Humans, on the other hand, we can look at text data and it’s fine. Looking at large amounts of numerical data for humans can be kind of tedious and error prone. But for computers, they love that stuff. So, we’re gonna discuss a bit later how we can take textual data, we have to take textual data and convert it into some kind of numerical representation so that we can work with it using learning algorithms. We should be able to work with it once numerical data ’cause learning algorithms operate on numerical data. And so we have to find some way to convert the words into a numeric representation so that we can work with them a little bit better.

Now in particular, a good example that’s used for text classification is, suppose I have an email and I basically wanna categorize it as spam or not spam, also called ham. But if I’m given an email, I want to determine if it’s spam or not spam and a lot of email services already have a built in way to do this. For example, like Gmail or Outlook, Microsoft’s stuff, all these companies already have ways that given a new input email, detect whether it’s spam or ham. This is a good example to use because it’s simple enough that there are only two categories. This is really just a binary problem, whether it’s spam or not.

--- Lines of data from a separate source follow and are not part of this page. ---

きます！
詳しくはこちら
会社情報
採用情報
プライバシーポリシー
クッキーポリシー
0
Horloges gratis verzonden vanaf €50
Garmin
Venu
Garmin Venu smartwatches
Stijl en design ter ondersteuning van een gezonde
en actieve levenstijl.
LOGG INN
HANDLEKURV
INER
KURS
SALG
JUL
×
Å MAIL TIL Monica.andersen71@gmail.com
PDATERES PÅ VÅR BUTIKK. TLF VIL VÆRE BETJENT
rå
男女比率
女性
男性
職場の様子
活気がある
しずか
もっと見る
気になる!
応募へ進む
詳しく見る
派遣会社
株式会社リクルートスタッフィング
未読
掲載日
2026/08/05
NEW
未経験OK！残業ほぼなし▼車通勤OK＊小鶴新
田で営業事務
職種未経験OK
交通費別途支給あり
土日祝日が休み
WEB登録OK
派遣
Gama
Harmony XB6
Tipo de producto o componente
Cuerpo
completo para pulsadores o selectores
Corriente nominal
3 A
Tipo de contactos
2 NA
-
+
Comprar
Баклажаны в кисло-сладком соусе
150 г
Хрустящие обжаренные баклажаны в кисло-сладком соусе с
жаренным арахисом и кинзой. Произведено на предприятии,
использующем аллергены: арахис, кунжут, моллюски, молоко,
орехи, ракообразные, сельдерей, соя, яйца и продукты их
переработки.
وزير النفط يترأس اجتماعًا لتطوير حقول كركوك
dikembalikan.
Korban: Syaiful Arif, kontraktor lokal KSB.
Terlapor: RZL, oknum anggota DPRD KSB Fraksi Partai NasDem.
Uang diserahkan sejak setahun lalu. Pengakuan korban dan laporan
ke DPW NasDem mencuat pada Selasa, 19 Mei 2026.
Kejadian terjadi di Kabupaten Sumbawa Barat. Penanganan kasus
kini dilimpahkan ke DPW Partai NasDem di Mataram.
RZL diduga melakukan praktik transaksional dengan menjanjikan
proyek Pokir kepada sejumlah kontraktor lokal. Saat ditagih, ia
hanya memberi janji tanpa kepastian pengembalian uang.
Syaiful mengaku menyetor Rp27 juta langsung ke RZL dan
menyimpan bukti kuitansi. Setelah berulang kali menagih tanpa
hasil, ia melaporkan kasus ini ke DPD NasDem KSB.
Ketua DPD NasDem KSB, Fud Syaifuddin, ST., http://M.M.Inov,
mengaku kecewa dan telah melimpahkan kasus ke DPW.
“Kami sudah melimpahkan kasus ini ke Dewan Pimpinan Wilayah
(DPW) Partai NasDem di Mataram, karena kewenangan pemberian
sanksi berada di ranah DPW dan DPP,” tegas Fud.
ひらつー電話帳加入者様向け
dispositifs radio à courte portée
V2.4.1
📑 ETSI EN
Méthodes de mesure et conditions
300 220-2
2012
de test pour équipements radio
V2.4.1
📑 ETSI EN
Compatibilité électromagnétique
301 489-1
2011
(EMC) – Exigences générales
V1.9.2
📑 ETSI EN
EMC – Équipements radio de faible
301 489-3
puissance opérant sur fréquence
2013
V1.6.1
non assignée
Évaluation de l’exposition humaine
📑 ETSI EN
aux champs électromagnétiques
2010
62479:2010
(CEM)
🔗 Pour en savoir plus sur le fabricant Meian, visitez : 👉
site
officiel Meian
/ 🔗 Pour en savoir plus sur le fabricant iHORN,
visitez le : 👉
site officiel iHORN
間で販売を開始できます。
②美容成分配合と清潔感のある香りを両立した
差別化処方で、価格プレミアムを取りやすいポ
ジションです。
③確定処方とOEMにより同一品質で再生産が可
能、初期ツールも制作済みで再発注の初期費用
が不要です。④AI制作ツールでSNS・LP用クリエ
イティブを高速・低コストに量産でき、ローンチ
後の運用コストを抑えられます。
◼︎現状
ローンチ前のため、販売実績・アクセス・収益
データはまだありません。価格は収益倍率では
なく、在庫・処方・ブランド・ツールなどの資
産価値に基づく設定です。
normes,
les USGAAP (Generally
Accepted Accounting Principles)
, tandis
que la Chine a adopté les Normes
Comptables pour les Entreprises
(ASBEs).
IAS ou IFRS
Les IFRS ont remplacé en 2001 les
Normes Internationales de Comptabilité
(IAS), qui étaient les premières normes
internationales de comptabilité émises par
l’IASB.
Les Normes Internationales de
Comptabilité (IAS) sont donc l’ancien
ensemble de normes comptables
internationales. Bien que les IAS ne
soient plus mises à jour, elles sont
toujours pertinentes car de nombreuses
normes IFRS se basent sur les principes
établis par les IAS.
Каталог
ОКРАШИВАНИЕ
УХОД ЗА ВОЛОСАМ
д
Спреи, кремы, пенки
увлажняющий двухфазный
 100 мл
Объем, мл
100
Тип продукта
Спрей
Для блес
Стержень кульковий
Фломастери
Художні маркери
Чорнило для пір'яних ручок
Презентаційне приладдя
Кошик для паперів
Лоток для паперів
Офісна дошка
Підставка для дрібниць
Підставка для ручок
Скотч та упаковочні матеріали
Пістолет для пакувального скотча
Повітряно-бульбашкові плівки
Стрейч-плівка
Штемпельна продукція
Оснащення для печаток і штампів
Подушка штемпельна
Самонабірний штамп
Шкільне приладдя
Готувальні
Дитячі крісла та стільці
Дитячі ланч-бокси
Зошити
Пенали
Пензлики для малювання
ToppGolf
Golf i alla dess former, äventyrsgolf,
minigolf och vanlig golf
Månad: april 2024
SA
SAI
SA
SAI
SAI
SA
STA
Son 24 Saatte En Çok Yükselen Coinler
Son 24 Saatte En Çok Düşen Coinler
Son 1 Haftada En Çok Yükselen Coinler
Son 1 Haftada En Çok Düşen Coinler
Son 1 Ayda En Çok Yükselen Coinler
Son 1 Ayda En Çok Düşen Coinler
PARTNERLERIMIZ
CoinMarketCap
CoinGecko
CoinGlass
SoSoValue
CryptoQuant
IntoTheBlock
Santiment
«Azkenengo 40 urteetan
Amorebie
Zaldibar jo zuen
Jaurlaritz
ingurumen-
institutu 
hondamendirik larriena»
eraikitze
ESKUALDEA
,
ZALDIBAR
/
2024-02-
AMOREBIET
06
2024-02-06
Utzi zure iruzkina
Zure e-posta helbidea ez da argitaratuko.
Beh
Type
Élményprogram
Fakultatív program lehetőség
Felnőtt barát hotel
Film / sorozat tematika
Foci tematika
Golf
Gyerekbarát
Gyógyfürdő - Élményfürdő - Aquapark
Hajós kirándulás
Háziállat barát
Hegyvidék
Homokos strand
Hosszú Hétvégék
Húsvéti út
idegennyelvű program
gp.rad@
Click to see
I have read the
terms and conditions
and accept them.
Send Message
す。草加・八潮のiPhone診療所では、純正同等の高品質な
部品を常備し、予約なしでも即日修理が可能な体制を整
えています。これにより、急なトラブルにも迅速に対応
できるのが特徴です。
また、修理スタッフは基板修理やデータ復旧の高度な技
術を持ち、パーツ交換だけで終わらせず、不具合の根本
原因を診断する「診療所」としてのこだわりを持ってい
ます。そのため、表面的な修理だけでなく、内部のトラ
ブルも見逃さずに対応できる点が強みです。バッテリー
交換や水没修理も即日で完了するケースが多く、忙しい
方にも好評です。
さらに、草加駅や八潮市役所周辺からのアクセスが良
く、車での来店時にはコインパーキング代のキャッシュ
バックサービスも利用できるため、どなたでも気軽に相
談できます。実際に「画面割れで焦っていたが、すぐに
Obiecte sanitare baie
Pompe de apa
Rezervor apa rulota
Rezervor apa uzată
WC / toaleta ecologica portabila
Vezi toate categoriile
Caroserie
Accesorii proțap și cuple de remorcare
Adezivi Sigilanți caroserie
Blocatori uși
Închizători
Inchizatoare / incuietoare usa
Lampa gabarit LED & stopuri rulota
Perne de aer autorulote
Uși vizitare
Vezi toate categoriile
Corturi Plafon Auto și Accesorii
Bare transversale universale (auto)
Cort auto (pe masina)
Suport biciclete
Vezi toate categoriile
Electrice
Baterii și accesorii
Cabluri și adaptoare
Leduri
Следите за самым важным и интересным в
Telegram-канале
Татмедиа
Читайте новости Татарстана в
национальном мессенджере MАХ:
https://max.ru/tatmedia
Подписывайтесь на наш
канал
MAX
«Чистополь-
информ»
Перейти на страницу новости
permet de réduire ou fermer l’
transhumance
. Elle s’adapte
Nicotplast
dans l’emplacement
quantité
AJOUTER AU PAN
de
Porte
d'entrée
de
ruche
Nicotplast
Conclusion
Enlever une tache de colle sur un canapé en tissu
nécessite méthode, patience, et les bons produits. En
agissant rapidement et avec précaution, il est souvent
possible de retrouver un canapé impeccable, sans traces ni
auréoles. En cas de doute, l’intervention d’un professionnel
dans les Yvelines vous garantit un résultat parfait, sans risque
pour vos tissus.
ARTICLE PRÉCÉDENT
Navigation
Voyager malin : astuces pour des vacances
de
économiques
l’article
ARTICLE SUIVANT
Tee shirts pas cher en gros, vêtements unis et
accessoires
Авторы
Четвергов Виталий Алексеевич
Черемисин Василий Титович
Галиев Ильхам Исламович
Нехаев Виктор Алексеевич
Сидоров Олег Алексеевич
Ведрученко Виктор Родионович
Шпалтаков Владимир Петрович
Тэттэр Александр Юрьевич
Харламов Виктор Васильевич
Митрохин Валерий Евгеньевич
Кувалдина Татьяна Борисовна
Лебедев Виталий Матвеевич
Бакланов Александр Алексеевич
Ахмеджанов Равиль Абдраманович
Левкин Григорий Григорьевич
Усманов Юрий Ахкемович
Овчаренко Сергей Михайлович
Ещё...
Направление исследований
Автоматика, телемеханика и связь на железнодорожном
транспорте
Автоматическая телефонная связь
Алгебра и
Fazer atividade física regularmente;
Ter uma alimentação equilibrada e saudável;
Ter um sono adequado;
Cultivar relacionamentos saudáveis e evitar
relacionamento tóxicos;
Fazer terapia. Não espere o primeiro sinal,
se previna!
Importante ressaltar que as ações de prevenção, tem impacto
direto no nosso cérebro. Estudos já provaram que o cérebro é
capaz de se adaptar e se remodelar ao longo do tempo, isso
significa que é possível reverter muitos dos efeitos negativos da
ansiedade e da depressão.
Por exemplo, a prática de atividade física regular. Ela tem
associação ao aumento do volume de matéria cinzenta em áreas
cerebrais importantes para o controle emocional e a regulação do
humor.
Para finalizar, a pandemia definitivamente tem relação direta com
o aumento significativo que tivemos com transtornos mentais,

And so, it’s a bit easier to understand than maybe this top example… you have a document or wanna put it into different classes because it might be the case that it belongs in more than one of these classes. I could get a receipt that’s also an invoice or I can mix and merge these things but with something like email classification, like spam filtering, it’s either spam or not spam. There’s no combination.

Just to recap, we want to look at the text of the email, the words on this email because some words are more indicative of an email that’s… being spam than others. And so we want to look at the text of this email, including often information and we want to build and construct an AI that given a new email message, it can determine if it’s spam or not and then route it to either your inbox or your spam folder. Like I mentioned before, supervised learning is a great way to accomplish this task. I’m gonna give our AI lots of examples, labeled examples of messages that are spam and messages that are not spam and then it should be able to learn what kind of words or what kind of other characteristics spam messages have and then apply them to a new input document.

Like I mentioned, in order to do this, we have to have a numerical representation but let’s assume we have this right now. Assume it’s already there. We’ll deal with that a bit later. I also wanna mention that text classification isn’t just used for spam filtering.

Actually, there’s a ton of different applications. Spam filtering is just one of them. But there’s also a sentiment analysis. So, sentiment analysis, which is given the text of a document, or actually, it’s very popularly used for social media, given a tweet or a Facebook post, or something like that, I want to be able to determine the sentiment of the creator. I wanna be able to tell is the sender angry or upset or other things like that. And there’s certain words and phrasings that are used in that sense and we can try to predict the sentiment of the sender, for example. This is especially popular in social media so you can mine lots of social media data. There’s been a lot of work there and then try to run sentiment analysis on that.

Another thing it’s also used for is book classification. Book classification, and what I mean by that is, given a book, maybe it’s title or something like that, we wanna be able to tell what genre it is, for example. Given some information about the book, like the title, the author or something like that, we wanna be able to tell what genre it is and this is super useful because then you don’t have to have manual people that have to make these decisions themselves because it might get tedious or maybe they have more important things to do. This is something that we can delegate to a machine learning algorithm lists from previous inaccuracies. Give it a book, you can tell what genre it is, for example or even categorize it even further.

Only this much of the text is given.